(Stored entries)
··········
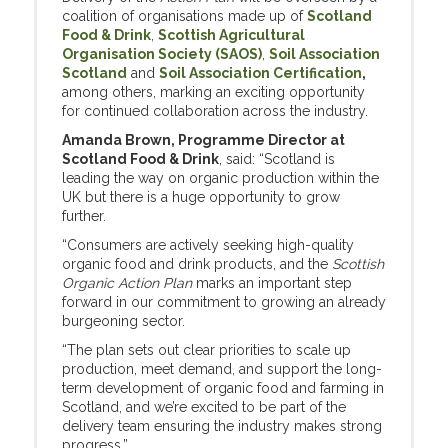
coalition of organisations made up of
Scotland
Food & Drink
,
Scottish Agricultural
Organisation Society (SAOS)
,
Soil Association
Scotland
and
Soil Association Certification
,
among others, marking an exciting opportunity
for continued collaboration across the industry.
Amanda Brown, Programme Director at
Scotland Food & Drink
, said: “Scotland is
leading the way on organic production within the
UK but there is a huge opportunity to grow
further.
“Consumers are actively seeking high-quality
organic food and drink products, and the
Scottish
Organic Action Plan
marks an important step
forward in our commitment to growing an already
burgeoning sector.
“The plan sets out clear priorities to scale up
production, meet demand, and support the long-
term development of organic food and farming in
Scotland, and we’re excited to be part of the
delivery team ensuring the industry makes strong
progress.”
··········
YOUR ASSIGNMENT: Print all of the records shown above exactly, leaving out each picture.

COMPLETED EXERCISE:
coalition of organisations made up of
Scotland
Food & Drink
,
Scottish Agricultural
Organisation Society (SAOS)
,
Soil Association
Scotland
and
Soil Association Certification
,
among others, marking an exciting opportunity
for continued collaboration across the industry.
Amanda Brown, Programme Director at
Scotland Food & Drink
, said: “Scotland is
leading the way on organic production within the
UK but there is a huge opportunity to grow
further.
“Consumers are actively seeking high-quality
organic food and drink products, and the
Scottish
Organic Action Plan
marks an important step
forward in our commitment to growing an already
burgeoning sector.
“The plan sets out clear priorities to scale up
production, meet demand, and support the long-
term development of organic food and farming in
Scotland, and we’re excited to be part of the
delivery team ensuring the industry makes strong
progress.”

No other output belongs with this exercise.